The Chief Executive, Carrie Lam, says improvements must be made at RTHK after an "unacceptable" amount of complaints against the public broadcaster were substantiated in the past year or two.
During a Legco question-and-answer session on Thursday, DAB lawmaker Steven Ho accused the station of disseminating “fake news”, making mistakes, and smearing the police.
Ho asked the CE whether she sees a problem with the way RTHK is being run and managed, saying many staff at the publicly-funded station are civil servants, which makes it difficult for the government to sack or penalise them for their "wrongdoings".
In response, Lam said follow-up action will be taken once a government-appointment investigation into the broadcaster is complete, adding that a report will be submitted to the administration shortly.
“As a public broadcaster and government department, in less than two years there were seven substantiated complaints against RTHK. One serious warning and three warnings were issued, and this is certainly unacceptable. This is unacceptable for any government department," she said.
"Improvements must be made and the process has started. A report is due very soon and once the report is available, the government would follow up,” she said.
The CE also called on the station’s chief editor, Director of Broadcasting Leung Ka-wing, to express his stance on a range of “other mistakes” she said the broadcaster had made, such as a report last month that some people were unable to open tins of food provided by the government during a lockdown because they didn't have can openers.
Most, but not all of the tins had ring-pulls and the report was widely criticised by the pro-Beijing camp, which accused the station of trying to smear the government. RTHK issued a statement at the time saying its staff were only reporting the facts.

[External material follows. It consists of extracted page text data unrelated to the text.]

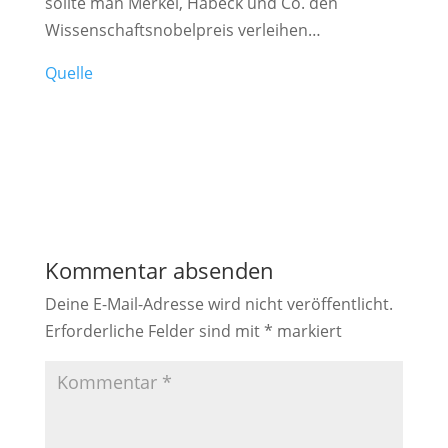
sollte man Merkel, Habeck und Co. den
Wissenschaftsnobelpreis verleihen…
Quelle
Kommentar absenden
Deine E-Mail-Adresse wird nicht veröffentlicht.
Erforderliche Felder sind mit
*
markiert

Commerce secretary Edward Yau, who oversees the management of RTHK, said the public broadcaster must apologise and rectify any mistakes it's made.
He stressed the RTHK Charter clearly stipulates that the station needs to uphold the highest professional standards of journalism.
"The government's stance is very clear that as a government department, news agency and public service broadcaster, I think they should maintain this very important principle. Any inadequacy or any error being done, I think they have the responsibility to clarify, make good and apologise," he said.
In response, an RTHK spokesperson said the station respects the views of different people in society, adding that an established mechanism is in place to address any mistakes or cases that are of particular concern.
The spokesman also stressed that the broadcaster will closely adhere to the RTHK Charter.